Ledet falls on December 29th on the Ethiopian calendar (January 7th on the Gregorian calendar). It is celebrated after 43 days of fasting, known as Tsome Gehad (advent), with a spectacular procession, which begins at 6 am and lasts until 9 am. After the mass (service), people go home to break the fast with the traditional disesh and drinks.
One of the greatest festival in the Ethiopian Orthodox Church calendar, it commemorates Christ’s Baptism by St. John in the Jordan River. Timket is celebrated in Ethiopia on the 11th January Ethiopian calendar (19th January Gregorian calendar), two weeks after Genna (Ethiopian Christmas). The festivities begin on the Eve of Timket with colorful processions and ceremonies ending on the 12th January (20th January Gregorian calendar). A myriad of traditional dishes are prepared, the customary beverages Tella and Tej are brewed and a special bread is baked called “Ambasha”. Sheep are also slaughtered to mark this grand three-day celebration.
Fasika (Easter) is celebrated after 55 days severe Lent fasting (Hudade or Abye Tsome). Orthodox Tewahedo Christians do not eat meat and dairy products for the whole 55 days. Only vegetarian meals are eaten on these days. On Easter eve people go to church and celebrate by lightling candles during a colorful Easter mass service which begins at about 6 PM (12 o’clock in the evening Ethiopian time) and ends at about 3 AM (9 o’clock after mid-night Ethiopian time). Everyone goes home to break the fast with the meat of chicken or lamb, slaughtered the previous night after 6 PM, accompanied with injera and traditional drinks (tella or tej). Like Christmas, Easter is also a day of family re-union, an expression of good wishes with exchange of gifts (i.e. lamb, goat or loaf of bread).
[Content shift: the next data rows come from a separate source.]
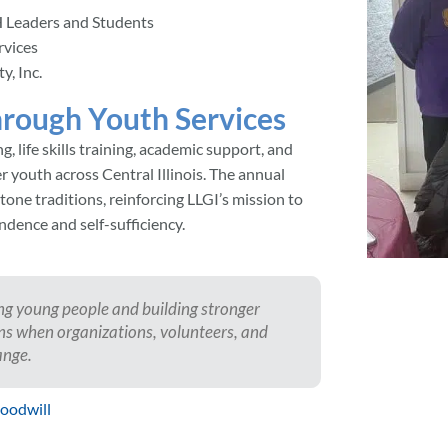
 Leaders and Students
rvices
, Inc.
rough Youth Services
 life skills training, academic support, and
youth across Central Illinois. The annual
one traditions, reinforcing LLGI’s mission to
ndence and self-sufficiency.
ing young people and building stronger
ns when organizations, volunteers, and
ange.
Goodwill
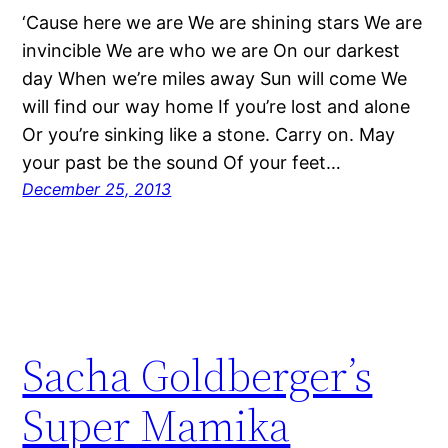
‘Cause here we are We are shining stars We are
invincible We are who we are On our darkest
day When we’re miles away Sun will come We
will find our way home If you’re lost and alone
Or you’re sinking like a stone. Carry on. May
your past be the sound Of your feet…
December 25, 2013
Sacha Goldberger’s
Super Mamika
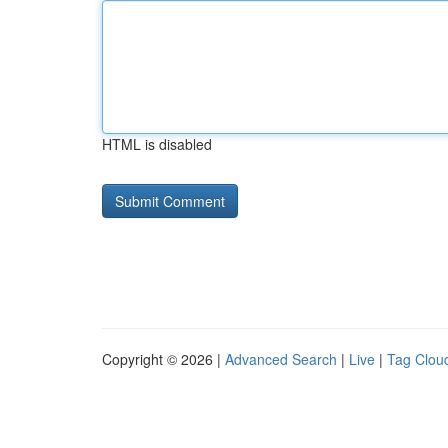
HTML is disabled
Copyright © 2026 |
Advanced Search
|
Live
|
Tag Clou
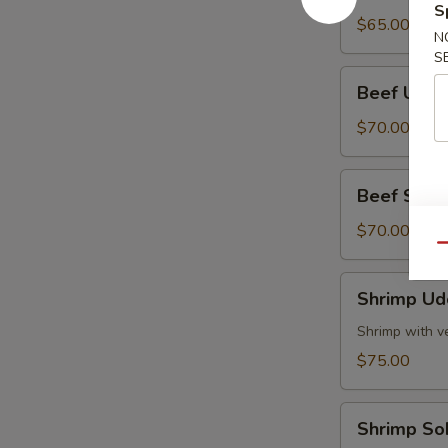
S
Tray
$65.00
N
S
Beef
Beef Udon
Udon
Party
$70.00
Tray
Beef
Beef Soba 
Soba
Party
$70.00
Qu
Tray
Shrimp
Shrimp Ud
Udon
Party
Shrimp with v
Tray
$75.00
Shrimp
Shrimp So
Soba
Enkutatash (Ethiopian New Year) falls on Meskerem 1st on the Ethiopian calendar and September 11 in the Gregorian calendar. Literally translated as the “gift of jewels”, Enkutatash is an important festival in the lives of Ethiopians. Its celebration dates back to the days of the Queen of Sheba. After three months of heavy rain, spring comes creating a beautiful clear fresh atmosphere in Ethiopia. The highlands turn to gold as the daisies burst into flowers. Enkutatash is a grand merriment in Ethiopia, it is very exhilarating to be a part of this vibrant, one of a kind celebration.
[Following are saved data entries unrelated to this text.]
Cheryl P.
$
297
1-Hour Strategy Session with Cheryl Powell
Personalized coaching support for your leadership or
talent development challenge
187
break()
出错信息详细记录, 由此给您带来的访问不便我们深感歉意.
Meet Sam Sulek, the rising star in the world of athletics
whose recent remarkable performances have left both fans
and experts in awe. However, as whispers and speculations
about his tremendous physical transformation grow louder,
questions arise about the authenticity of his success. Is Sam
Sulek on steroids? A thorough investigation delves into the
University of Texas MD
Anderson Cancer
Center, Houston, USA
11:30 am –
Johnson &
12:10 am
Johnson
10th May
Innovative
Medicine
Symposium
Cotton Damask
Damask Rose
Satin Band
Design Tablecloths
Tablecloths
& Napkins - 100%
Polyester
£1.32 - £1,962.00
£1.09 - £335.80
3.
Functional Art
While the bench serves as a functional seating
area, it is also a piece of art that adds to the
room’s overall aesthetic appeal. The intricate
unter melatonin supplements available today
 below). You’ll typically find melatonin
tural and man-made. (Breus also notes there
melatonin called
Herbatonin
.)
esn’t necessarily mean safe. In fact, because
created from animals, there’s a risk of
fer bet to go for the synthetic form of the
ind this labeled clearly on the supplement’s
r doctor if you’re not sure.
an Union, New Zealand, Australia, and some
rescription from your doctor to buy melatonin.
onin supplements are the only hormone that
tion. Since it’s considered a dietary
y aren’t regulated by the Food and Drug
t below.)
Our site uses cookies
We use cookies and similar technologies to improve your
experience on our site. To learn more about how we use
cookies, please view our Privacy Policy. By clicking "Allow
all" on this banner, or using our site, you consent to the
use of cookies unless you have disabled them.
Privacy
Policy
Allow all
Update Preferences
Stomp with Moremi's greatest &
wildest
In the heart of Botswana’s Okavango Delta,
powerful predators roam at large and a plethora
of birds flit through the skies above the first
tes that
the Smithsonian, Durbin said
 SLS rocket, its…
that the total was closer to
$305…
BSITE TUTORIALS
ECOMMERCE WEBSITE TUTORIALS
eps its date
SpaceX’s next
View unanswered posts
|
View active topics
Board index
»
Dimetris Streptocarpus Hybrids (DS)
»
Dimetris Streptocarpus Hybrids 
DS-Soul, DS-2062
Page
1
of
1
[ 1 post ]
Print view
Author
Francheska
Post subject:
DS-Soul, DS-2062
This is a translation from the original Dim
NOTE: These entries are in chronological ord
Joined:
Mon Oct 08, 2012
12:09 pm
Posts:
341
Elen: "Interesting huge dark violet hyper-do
The Meskel festival is one of the most important spiritual events in Ethiopian culture. It takes place on September 17th on the Ethiopian calendar (September 27th on the Gregorian calendar). Meskel is celebrated by dancing, feasting and lighting a massive bonfire known in Ethiopian tradition as Demmera. Every year thousands of Ethiopian Orthodox Christians gather at the sunken rock churches of Lalibela for this festival which commemorates the finding of the very cross on which Jesus Christ was crucified. The celebration of Meskel recognizes the presence of the true cross at the Mountain of Gishen Miriam monastery. This monastery holds a volume of a book which records the story of the true cross of Christ and how it was discovered. On the eve, pilgrims sleep outside the ceremonial tent containing the Tabots, replicas of the Ark of the Covenant. The Tabots are carried through the streets by priests; many pilgrims believe the original Ark of the Covenant is kept safe in northern Ethiopia. The start of the festival is a riot of colour, music and dancing as worshippers converge on the churches.
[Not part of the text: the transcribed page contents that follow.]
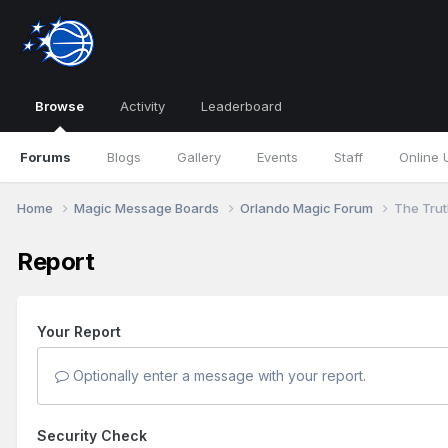
Browse
Activity
Leaderboard
Forums
Blogs
Gallery
Events
Staff
Online 
Home
Magic Message Boards
Orlando Magic Forum
The Truth
Report
Your Report
Optionally enter a message with your report.
Security Check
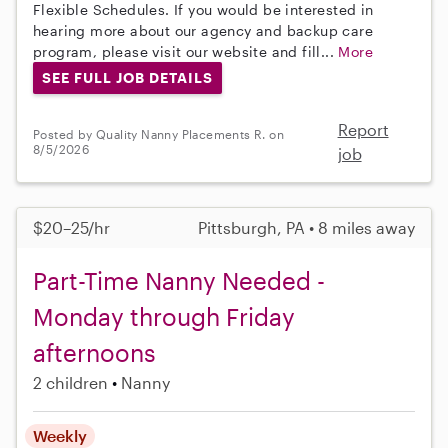
Flexible Schedules. If you would be interested in
hearing more about our agency and backup care
program, please visit our website and fill...
More
SEE FULL JOB DETAILS
Report
Posted by Quality Nanny Placements R. on
8/5/2026
job
$20–25/hr
Pittsburgh, PA • 8 miles away
Part-Time Nanny Needed -
Monday through Friday
afternoons
2 children
Nanny
Weekly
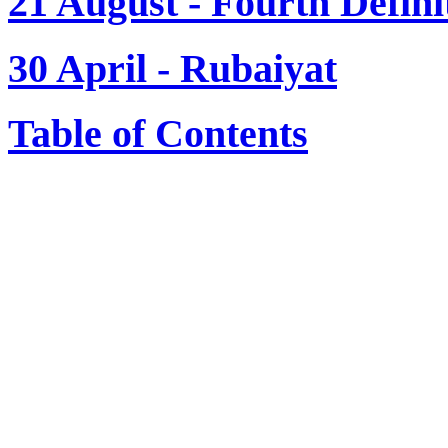
21 August - Fourth Defini
30 April - Rubaiyat
Table of Contents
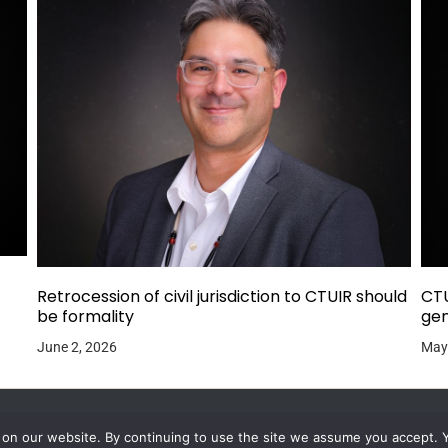
Retrocession of civil jurisdiction to CTUIR should
CTU
be formality
gen
June 2, 2026
May
 on our website. By continuing to use the site we assume you accept. 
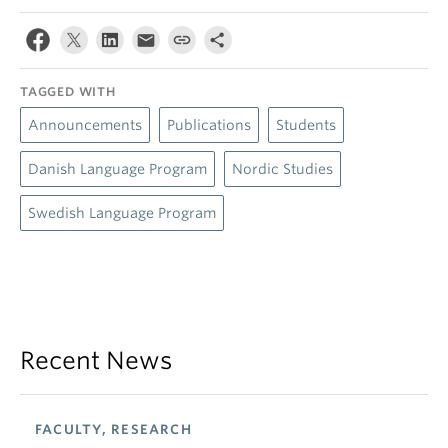
TAGGED WITH
Announcements
Publications
Students
Danish Language Program
Nordic Studies
Swedish Language Program
Recent News
FACULTY, RESEARCH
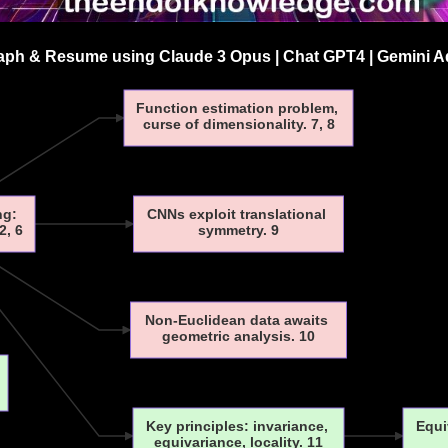
ph & Resume using Claude 3 Opus | Chat GPT4 | Gemini Ad
Function estimation problem,
curse of dimensionality. 7, 8
ng:
CNNs exploit translational
2, 6
symmetry. 9
Non-Euclidean data awaits
geometric analysis. 10
Key principles: invariance,
Equi
equivariance, locality. 11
The commemoration of Mary, “Hidar Tsion” is associated with the presence of the Ark of the Covenant in Axum. This festival is attended by tens of thousands of people from all over Ethiopia, making it one of the most Joyful annual pilgrimages in Axum, the “sanctified city of the Ethiopians.” The annual celebration consists of priests chanting church music, beating drums and the ordinary people who are gathered as far as Addis Ababa cheering and attending the festival.